Gehen wir einfach davon aus, dass dies so ist, und wir es wirklich mit Egoisten zu tun haben. Diese haben nur ihr eigenes Ziel vor Augen und es ist ihnen dabei egal ob die andere Partei auf der Strecke bleibt oder nicht.

Ich möchte im Folgenden darstellen, dass es sich gerade in einer Welt voller Egoisten fast immer lohnt, mit der anderen Partei zu kooperieren. Auch wenn dies zunächst wie ein Widerspruch klingt, es ist keiner.

Beginnen wir mit einem Paradoxon, dem Gefangenendilemma.

Spieltheorie am Beispiel des Gefangenendilemmas

Das Gefangenendilemma ist ein zentraler Bestandteil der Spieltheorie. Bei diesem Paradoxon handelt es sich um ein klassisches symmetrisches „Zwei-Personen-Nicht-Nullsummen-Spiel”, das in den 1950er Jahren formuliert wurde.

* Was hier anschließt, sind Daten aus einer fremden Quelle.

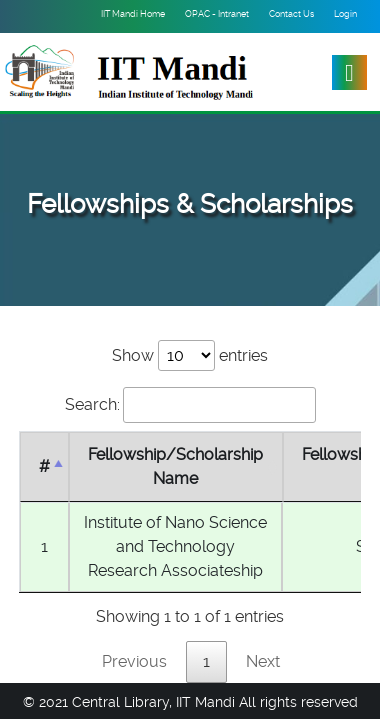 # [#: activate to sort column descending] (44, 466)
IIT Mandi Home (133, 14)
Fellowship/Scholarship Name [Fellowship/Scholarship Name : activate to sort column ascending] (175, 466)
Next (263, 661)
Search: (190, 405)
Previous (134, 661)
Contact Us (291, 14)
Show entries (190, 355)
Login (345, 14)
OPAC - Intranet (217, 14) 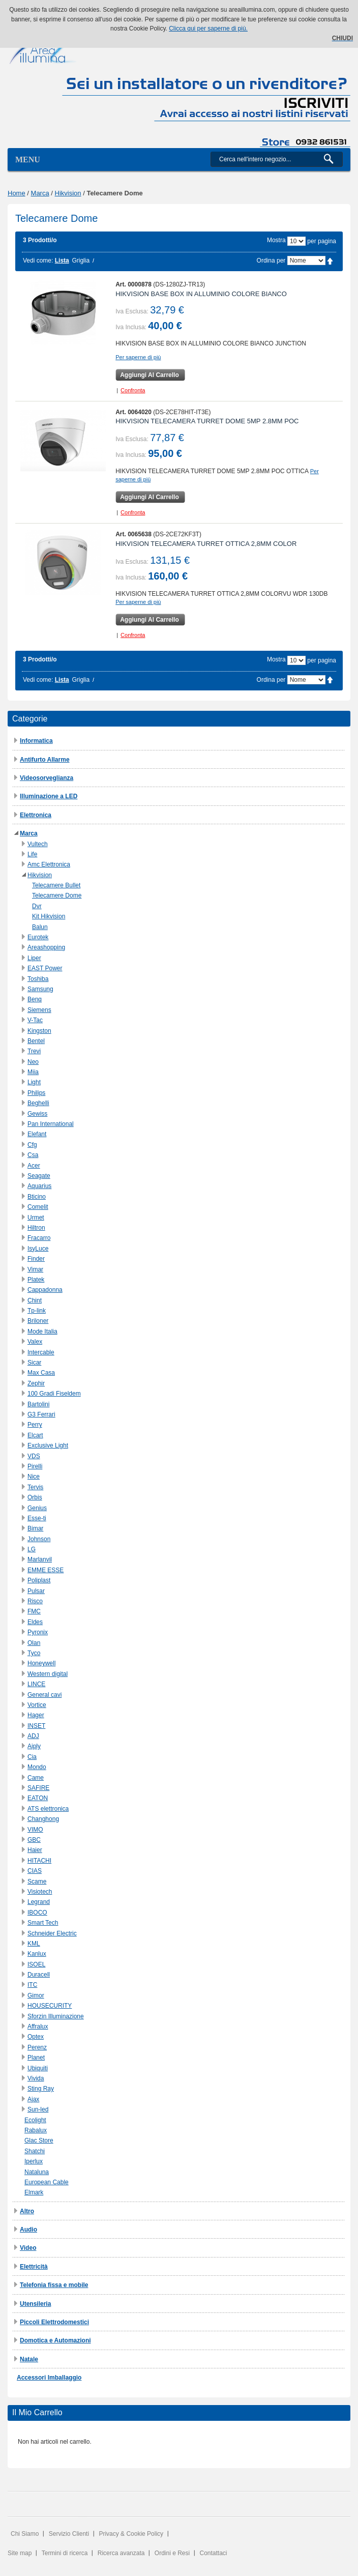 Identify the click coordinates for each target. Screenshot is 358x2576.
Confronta (133, 390)
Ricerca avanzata (121, 2553)
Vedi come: (38, 260)
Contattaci (213, 2553)
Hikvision (68, 193)
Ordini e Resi (172, 2553)
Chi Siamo (25, 2533)
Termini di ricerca (65, 2553)
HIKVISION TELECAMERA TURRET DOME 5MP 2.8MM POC (207, 421)
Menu (27, 159)
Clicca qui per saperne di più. (208, 28)
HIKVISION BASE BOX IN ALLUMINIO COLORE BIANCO (201, 294)
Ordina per (271, 260)
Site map (20, 2553)
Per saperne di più (138, 357)
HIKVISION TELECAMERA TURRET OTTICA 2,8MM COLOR (205, 543)
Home (16, 193)
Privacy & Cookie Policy (131, 2533)
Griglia (81, 260)
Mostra (276, 240)
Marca (40, 193)
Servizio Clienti (69, 2533)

Es ist schnell erklärt.

Zwei Personen, nennen wir sie Jens und Wolfgang, sitzen in Untersuchungshaft. Sie werden beschuldigt einen Bankraub begangen zu haben. Die Höchststrafe hierfür beträgt fünf Jahre. Der Untersuchungsrichter lässt beide vorführen und bietet jedem einen Handel an.

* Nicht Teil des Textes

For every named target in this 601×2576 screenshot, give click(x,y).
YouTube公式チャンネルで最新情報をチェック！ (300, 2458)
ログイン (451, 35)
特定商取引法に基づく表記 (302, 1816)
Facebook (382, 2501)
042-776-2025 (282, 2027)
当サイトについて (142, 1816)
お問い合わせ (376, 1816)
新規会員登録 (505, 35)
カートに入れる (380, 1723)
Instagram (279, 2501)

Wenn einer gesteht und somit seinen Partner mitbelastet, kommt er ohne Strafe davon – der andere muss die vollen fünf Jahre absitzen. Entscheiden sich beide zu schweigen, bleiben nur Indizienbeweise, die aber ausreichen, um beide für zwei Jahre einzusperren. Gestehen aber beide die Tat, erwartet jeden eine Gefängnisstrafe von vier Jahren.

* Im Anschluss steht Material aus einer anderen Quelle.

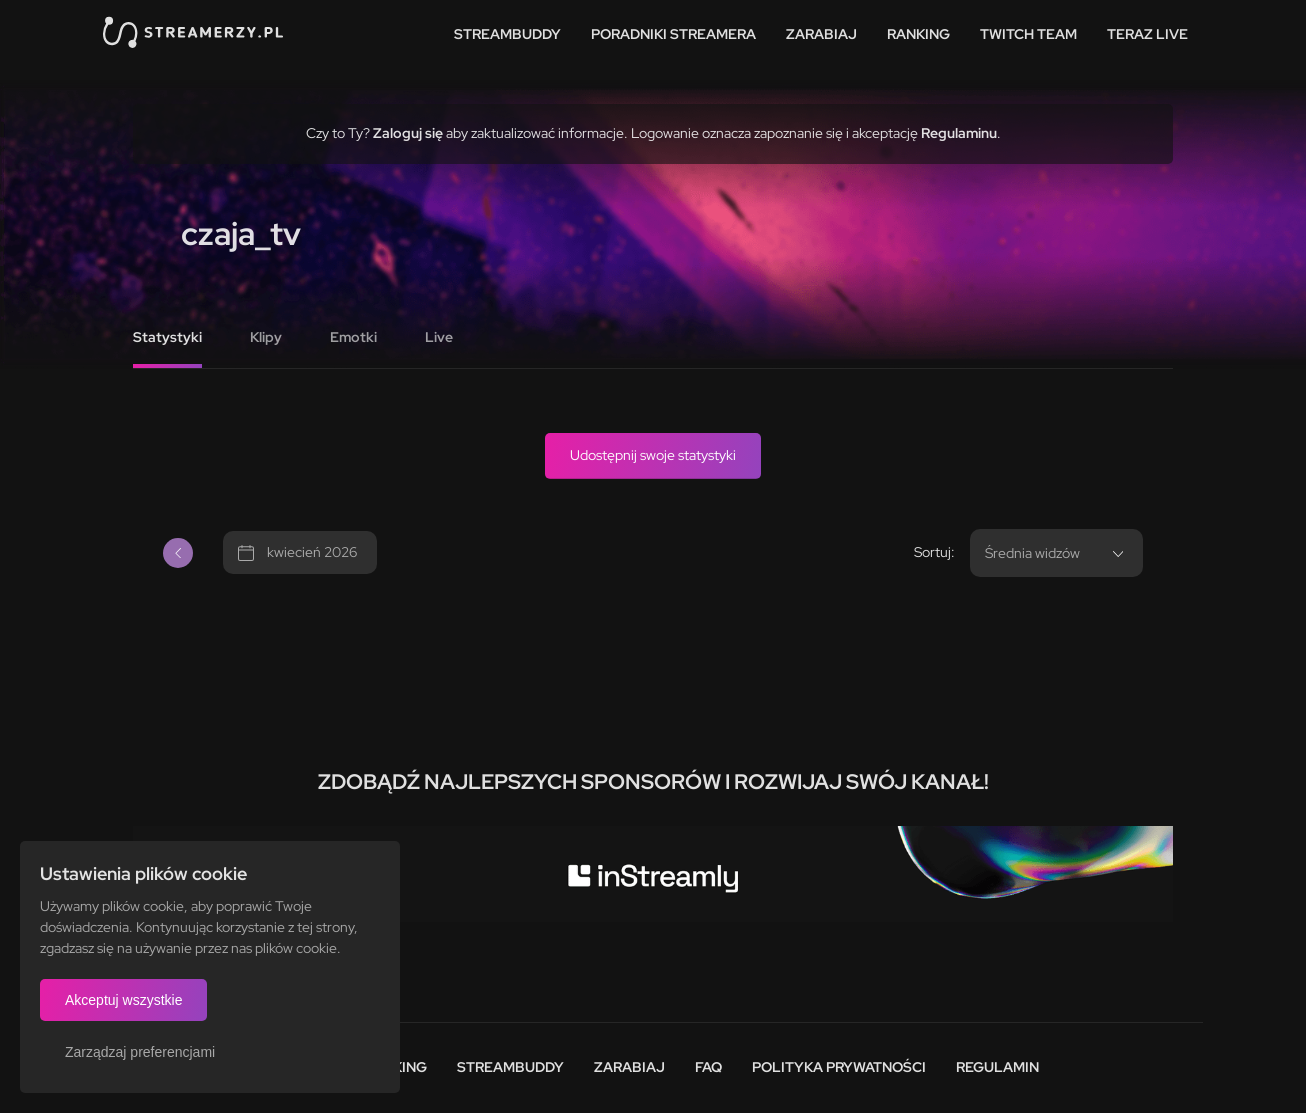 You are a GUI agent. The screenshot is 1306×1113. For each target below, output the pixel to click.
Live (439, 337)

Umgehend nach dem Angebot des Richters werden beide abgeführt. Sie kommen sofort in Einzelzellen und haben keine Möglichkeit mehr sich abzustimmen.

Jens sitzt in seiner Zelle und denkt sich: Falls Wolfgang gesteht, reduziere ich mit meiner Aussage meine Strafe von fünf auf vier Jahre; falls er aber schweigt, dann kann ich mit meiner Aussage meine Strafe von zwei Jahren auf Null reduzieren! Er kommt zu dem Entschluss auf jeden Fall zu gestehen.

Jens entscheidet dieses Problem zunächst aus seiner alleinigen Sicht heraus. Er lässt Wolfgangs Verhalten außen vor. Spieltheoretisch handelt er dominant.

Betrachten wir jetzt aber Jens und Wolfgang als Gruppe, ergibt sich ein anderes Bild: Würden beide nämlich schweigen gingen sie insgesamt nur für vier Jahre ins Gefängnis. Jede andere Kombination führt aber zu längeren Strafen, nämlich fünf bzw. acht Jahre Haft. Die bessere (Gruppen-) Strategie lautet also: Nicht aussagen. Diese Strategie ist aber riskant und kann durch „Verrat“ leicht ausgehebelt werden.

Fassen wir zusammen: Die erste von Jens vorgenommene Analyse der Situation erscheint vernünftig und verleitet ihn dazu zu gestehen. Ist Wolfgang ebenso vernünftig ist das Ergebnis für beide als Gruppe betrachtet aber schlecht. Das bessere Ergebnis könnten beide erreichen, indem sie schwiegen, also kooperierten. Diese Strategie ist wie gesehen aber anfällig für Verrat.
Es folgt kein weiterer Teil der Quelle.